こんにちは、ブックナビゲーターの矢島雅弘です。
今回ご紹介するのは、アドラー心理学を元にした「心のダイエット」の本。
一体どんな内容なのか、早速見ていきましょう。
【あなたの心の健康診断】
さて、この本では、まず最初に「あなたの心の健康診断」と題して20個の質問が出されています。
今から読み上げますので、皆さんもご自分がいくつ当てはまるか、数えてみて下さい。
1.新しい仕事を頼まれたけれど、引き受ける自身がもてない
2.朝起きたときに会社にいきたくない
3.上司に言いたいことがあっても、気を悪くされるのが怖くて言えない
4.ひとつの仕事で失敗すると長く引きずるほうである
5.職場の会議に出ていると疲れてしまう
6.パーティに誘われても、知らない人に会うのは何となく気後れする
7.自分に投資して勉強したいけれど、時間がないから無理だと思っている
8.友人に言われたひと言が心に刺さっていて気になる
9.相手との距離のとり方がわからず不安だ
10.自慢話を聞くと不愉快だけど我慢している
11.人があまり介入してくるとうっとうしい
12.理解してもらえないと腹立たしい
13.他人との価値観の違いに幻滅することがある
14.期待したような反応が返ってこないと不満だ
15.よその家族の話を聞いてうらやましくなる
16.自分の良いところよりも欠点が気になる
17.好意を抱いている異性でも友情以上には踏み出せない
18.自分がどう思われているか不安だ
19.好きな人と自分は釣り合わないと思う
20.人からあまり好かれてない気がする。
……いかがでしたか?
今の20個の質問のうち、8?16個当てはまった方は、「心やせ」タイプ。
日本人に一番多いタイプですが、時々不安定になる部分を本書のレッスンでカバーしましょう。
16個以上当てはまった方は、「心の激やせ」タイプ。
自己主張が少なく、憎まれることはないけれど、周りからお荷物な場合も、都合よく利用されてしまうこともあるそうです。
やはり本書のレッスンが有効です。
当てはまったのが7個以下の方は、「心デブ」タイプ。
自分はいつも上機嫌、でも、相手からは無神経、お調子者、利己的と思われるタイプです。
自信過剰な傾向があるので、本書のレッスンを通してバランスを整えましょう。
【矢島の心の健康診断結果】
皆さんは、どのタイプに当てはまったでしょうか?
僕はですね……19個当てはまりまして……「心の激やせ」タイプでした。
こういう質問系で始まる本って多いんですけど、ここまで当てはまったのは初めてで本書を読みながら自分でもビックリです。
【本書の特徴】
この本は、僕らの心が、うれしいときだけでなくて、つらいときでも、元気を取り戻して丈夫な心でいられるように、即効性があるのに無理なくいつまでも続けられるように組み立てられています。

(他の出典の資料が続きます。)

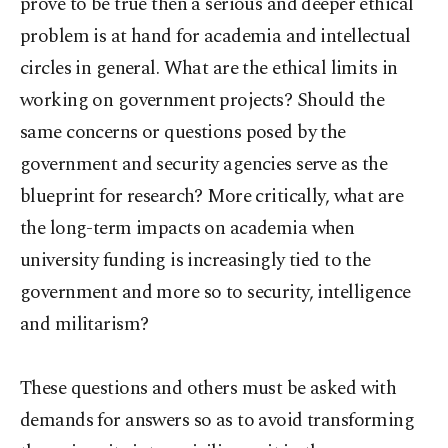
prove to be true then a serious and deeper ethical
problem is at hand for academia and intellectual
circles in general. What are the ethical limits in
working on government projects? Should the
same concerns or questions posed by the
government and security agencies serve as the
blueprint for research? More critically, what are
the long-term impacts on academia when
university funding is increasingly tied to the
government and more so to security, intelligence
and militarism?
These questions and others must be asked with
demands for answers so as to avoid transforming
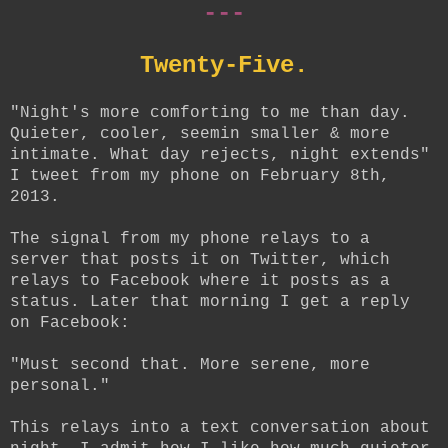
---
Twenty-Five.
"Night's more comforting to me than day.
Quieter, cooler, seemin smaller & more
intimate. What day rejects, night extends"
I tweet from my phone on February 8th,
2013.
The signal from my phone relays to a
server that posts it on Twitter, which
relays to Facebook where it posts as a
status. Later that morning I get a reply
on Facebook:
"Must second that. More serene, more
personal."
This relays into a text conversation about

つまり「心のダイエット」と題していますが、リバウンドしないようにしてあるんですね。
この本は3章55項目+1章5項目で構成されていて、それぞれの項目が「心のダイエット」レッスンとなっています。
最初の3章55項目を1章10日ペース、つまり30日間で行うことにより、僕らの中で「心のダイエット」を習慣化してしまいましょう、という狙いなんですね。

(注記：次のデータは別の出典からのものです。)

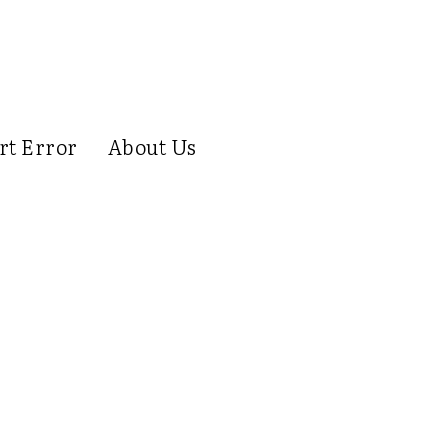
rt Error
About Us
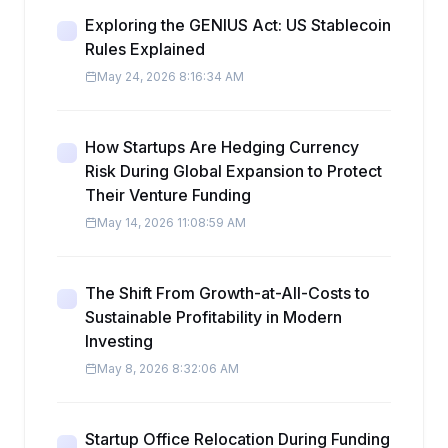
Exploring the GENIUS Act: US Stablecoin
Rules Explained
May 24, 2026 8:16:34 AM
How Startups Are Hedging Currency
Risk During Global Expansion to Protect
Their Venture Funding
May 14, 2026 11:08:59 AM
The Shift From Growth-at-All-Costs to
Sustainable Profitability in Modern
Investing
May 8, 2026 8:32:06 AM
Startup Office Relocation During Funding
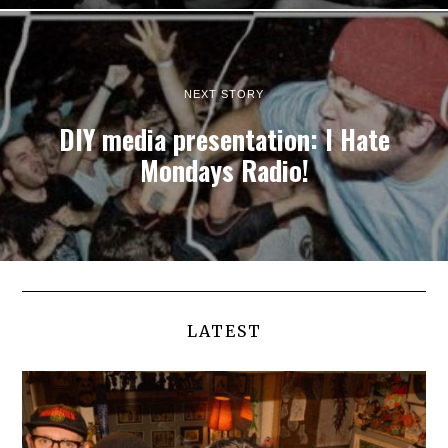
NEXT STORY
DIY media presentation: I Hate
Mondays Radio!
LATEST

なお、タイトルにもありますが、この本のレッスンは今流行のアドラー心理学をベースに作られています。
アドラー心理学では、困難にめげずほどよく心のバランスをとって、幸福を手に入れる条件を、「自信」「勇気」「リラックス」の3つで示しています。
この本はこれを心のダイエット必要3栄養素と呼び、1章では「自信」、2章では「勇気」、3章では「リラックス」を手に入れることができるようにまとめられています。

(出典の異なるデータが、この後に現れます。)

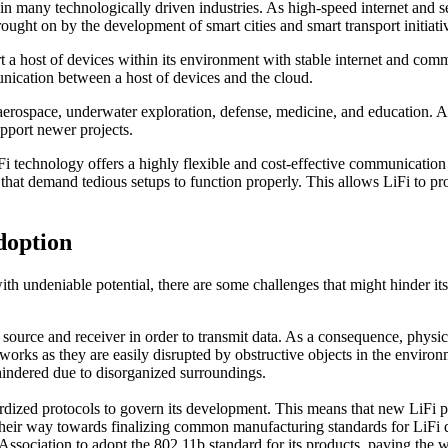
n many technologically driven industries. As high-speed internet and s
brought on by the development of smart cities and smart transport initiati
a host of devices within its environment with stable internet and commun
unication between a host of devices and the cloud.
, aerospace, underwater exploration, defense, medicine, and education. 
pport newer projects.
i technology offers a highly flexible and cost-effective communication 
 that demand tedious setups to function properly. This allows LiFi to p
doption
 undeniable potential, there are some challenges that might hinder it
t source and receiver in order to transmit data. As a consequence, physica
etworks as they are easily disrupted by obstructive objects in the enviro
t hindered due to disorganized surroundings.
dardized protocols to govern its development. This means that new LiFi p
their way towards finalizing common manufacturing standards for LiFi d
iation to adopt the 802.11b standard for its products, paving the way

それでは、各章のレッスンを、いくつかかいつまんでご紹介しましょう。
◆著者プロフィール 佐藤綾子さん、長野県生まれ。日本大学芸術学部教授。 カウンセラーでもあり、日本におけるパフォーマンス学の第一人者です。 パフォーマンス学とは、人々の日常における自己表現を研究する学問です。 なので、「自分を伝える自己表現」に関する著書を、これまでに180冊以上上梓されています。
心を安定させるエクササイズをご紹介!
まずは1章「欠点を長所に言いかえる」から、「自信」を取り戻すレッスンを……
第1レッスン……「ないものリスト」より「あるものリスト」が大切
こんなことを思ったことはないでしょうか?
「あの人はいいな、素敵な恋人がいて」
「あの人はきっと運が強いんだ、会社のチームの中で、今日一番成績が良かったみたい」
それに比べて、自分は……恋人がいない、仕事はほめてもらえない……。
こんな風に、人と比べて自分がみじめに思えてくることがあると思います。
そんなときは、自分にないものよりも、あるものを数えていくと、そのあるものがないものを埋め合わせていることに気づくんだそうです。
それは例えば、こういう感じ。
・お金はないけれど、これからお金を貯める預金通帳がある。
・恋人はいないけれど、これから出会うチャンスがある。
素敵な考え方ですね。
僕はてっきり「恋人はいないけれどお金はある」とか、「仕事はうまくいかないけれど、プライベートは充実している」とか、自分にないものから目をそむけ、あるものを見つめて自信を取り戻そう、という事かと思っていたのですが、全く違いました。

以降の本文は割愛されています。